MultiData
The aim of this package is to provide a simple and comfortable interface for managing multimodal data. It is built on top of DataFrames.jl with Machine learning applications in mind.
Installation
Currently this packages is still not registered so you need to run the following commands in a Julia REPL to install it:
import Pkg
Pkg.add("MultiData")
To install the developement version, run:
import Pkg
Pkg.add("https://github.com/aclai-lab/MultiData.jl#dev")
Usage
To instantiate a multimodal dataset, use the MultiDataset
constructor by providing: a) a DataFrame
containing all variables from different modalities, and b) a Vector{Vector{Union{Symbol,String,Int64}}}
object representing a grouping of some of the variables (identified by column index or name) into different modalities.
julia> using MultiData
julia> ts_cos = [cos(i) for i in 1:50000];
julia> ts_sin = [sin(i) for i in 1:50000];
julia> df_data = DataFrame(
:id => [1, 2],
:age => [30, 9],
:name => ["Python", "Julia"],
:stat => [deepcopy(ts_sin), deepcopy(ts_cos)]
)
2×4 DataFrame
Row │ id age name stat
│ Int64 Int64 String Array…
─────┼─────────────────────────────────────────────────────────
1 │ 1 30 Python [0.841471, 0.909297, 0.14112, -0…
2 │ 2 9 Julia [0.540302, -0.416147, -0.989992,…
julia> grouped_variables = [[2,3], [4]]; # group 2nd and 3rd variables in the first modality
# the 4th variable in the second modality and
# leave the first variable as a "spare variable"
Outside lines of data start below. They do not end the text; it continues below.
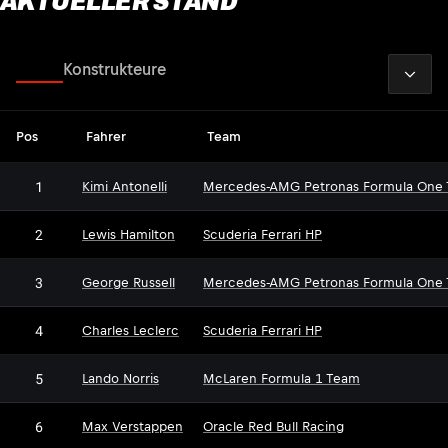
AKTUELLER STAND
2026
Fahrer
Konstrukteure
Pos
Fahrer
Team
1
Kimi Antonelli
Mercedes-AMG Petronas Formula One
2
Lewis Hamilton
Scuderia Ferrari HP
3
George Russell
Mercedes-AMG Petronas Formula One
4
Charles Leclerc
Scuderia Ferrari HP
5
Lando Norris
McLaren Formula 1 Team
6
Max Verstappen
Oracle Red Bull Racing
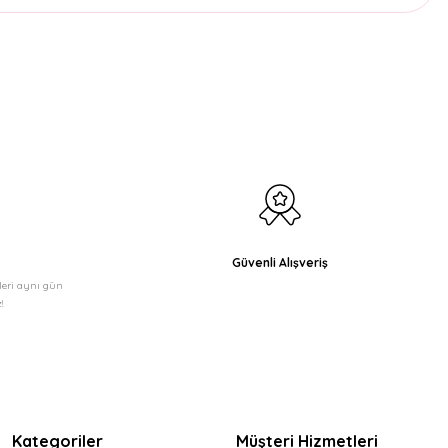
etebilirsiniz.
Güvenli Alışveriş
şleri aynı gün
!
Kategoriler
Müşteri Hizmetleri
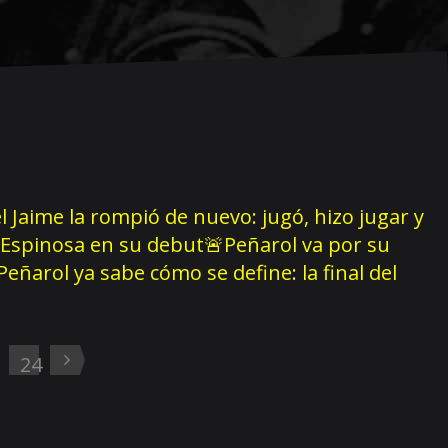
 Jaime la rompió de nuevo: jugó, hizo jugar y
de Espinosa en su debut
🚨Peñarol va por su
Peñarol ya sabe cómo se define: la final del
3
24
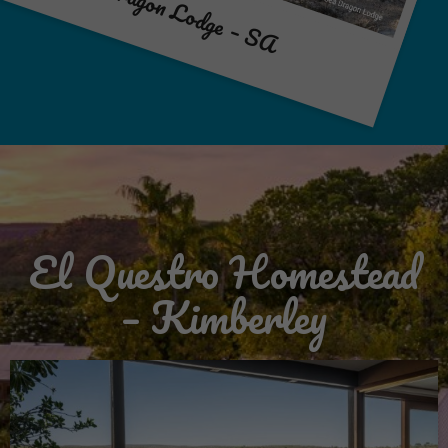
Seadragon Lodge – SA
El Questro Homestead
– Kimberley
Je instellingen kunnen voorkomen dat je deze inhoud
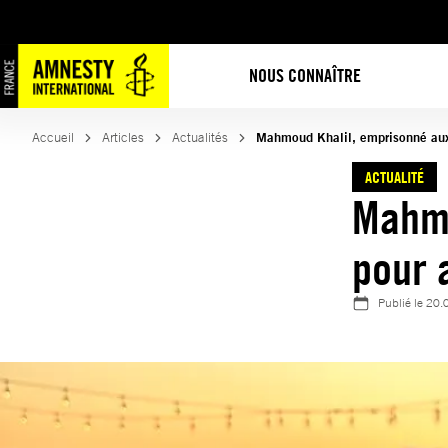
Aller
au
contenu
NOUS CONNAÎTRE
Accueil
Articles
Actualités
Mahmoud Khalil, emprisonné aux
ACTUALITÉ
Mahmo
pour 
Publié le
20.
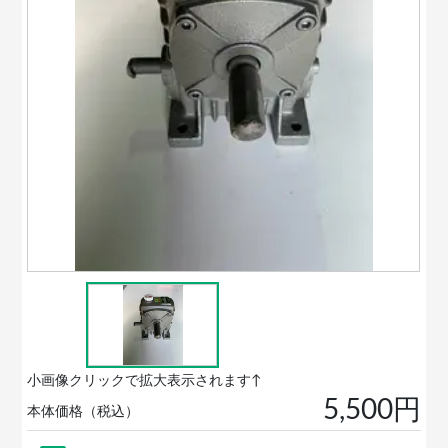
小画像クリックで拡大表示されます↑
5,500円
本体価格（税込）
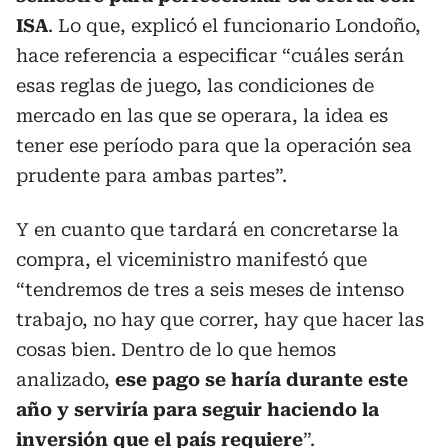
ISA
. Lo que, explicó el funcionario Londoño,
hace referencia a especificar “cuáles serán
esas reglas de juego, las condiciones de
mercado en las que se operara, la idea es
tener ese período para que la operación sea
prudente para ambas partes”.
Y en cuanto que tardará en concretarse la
compra, el viceministro manifestó que
“tendremos de tres a seis meses de intenso
trabajo, no hay que correr, hay que hacer las
cosas bien. Dentro de lo que hemos
analizado,
ese pago se haría durante este
año y serviría para seguir haciendo la
inversión que el país requiere
”.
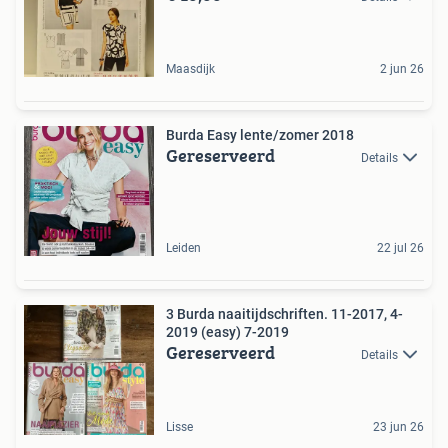
Maasdijk
2 jun 26
Burda Easy lente/zomer 2018
Gereserveerd
Details
Leiden
22 jul 26
3 Burda naaitijdschriften. 11-2017, 4-
2019 (easy) 7-2019
Gereserveerd
Details
Lisse
23 jun 26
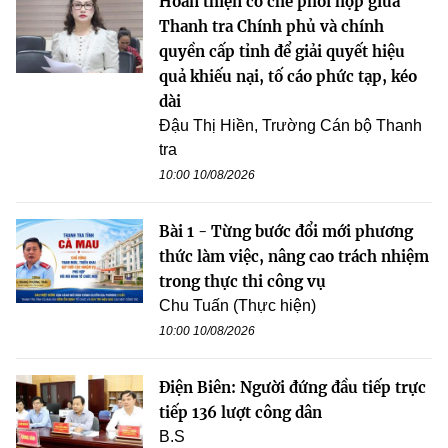
Hoàn thiện cơ chế phối hợp giữa
Thanh tra Chính phủ và chính
quyền cấp tỉnh để giải quyết hiệu
quả khiếu nại, tố cáo phức tạp, kéo
dài
Đậu Thị Hiền, Trường Cán bộ Thanh
tra
10:00 10/08/2026
Bài 1 - Từng bước đổi mới phương
thức làm việc, nâng cao trách nhiệm
trong thực thi công vụ
Chu Tuấn (Thực hiện)
10:00 10/08/2026
Điện Biên: Người đứng đầu tiếp trực
tiếp 136 lượt công dân
B.S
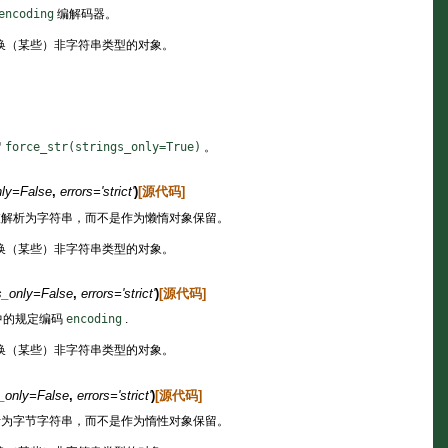
encoding
编解码器。
换（某些）非字符串类型的对象。
留
force_str(strings_only=True)
。
ly
=
False
,
errors
=
'strict'
)
[源代码]
解析为字符串，而不是作为懒惰对象保留。
换（某些）非字符串类型的对象。
s_only
=
False
,
errors
=
'strict'
)
[源代码]
中的规定编码
encoding
.
换（某些）非字符串类型的对象。
_only
=
False
,
errors
=
'strict'
)
[源代码]
为字节字符串，而不是作为惰性对象保留。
julia> md = MultiDataset(df_data, grouped_variables)
● MultiDataset
└─ dimensionalities: (0, 1)
- Modality 1 / 2
└─ dimensionality: 0
2×2 SubDataFrame
Row │ age name
│ Int64 String
─────┼───────────────
1 │ 30 Python
2 │ 9 Julia
- Modality 2 / 2
└─ dimensionality: 1
2×1 SubDataFrame
Row │ stat
│ Array…
─────┼───────────────────────────────────
1 │ [0.841471, 0.909297, 0.14112, -0…
2 │ [0.540302, -0.416147, -0.989992,…
- Spare variables
└─ dimensionality: 0
2×1 SubDataFrame
Row │ id
│ Int64
─────┼───────
1 │ 1
2 │ 2
Now md
holds a MultiDataset
and all of its modalities can be conveniently iterated as elements of a Vector
:
julia> for (i, f) in enumerate(md)
println("Modality: ", i)
println(f)
println()
end
Modality: 1
2×2 SubDataFrame
Row │ age name
│ Int64 String
─────┼───────────────
1 │ 30 Python
2 │ 9 Julia
Modality: 2
2×1 SubDataFrame
Row │ stat
│ Array…
─────┼───────────────────────────────────
1 │ [0.841471, 0.909297, 0.14112, -0…
2 │ [0.540302, -0.416147, -0.989992,…
Note that each element of a MultiDataset
is a SubDataFrame
:
julia> eltype(md)
SubDataFrame
Spare variables will never be seen when accessing a MultiDataset
through its iterator interface. To access them see sparevariables
.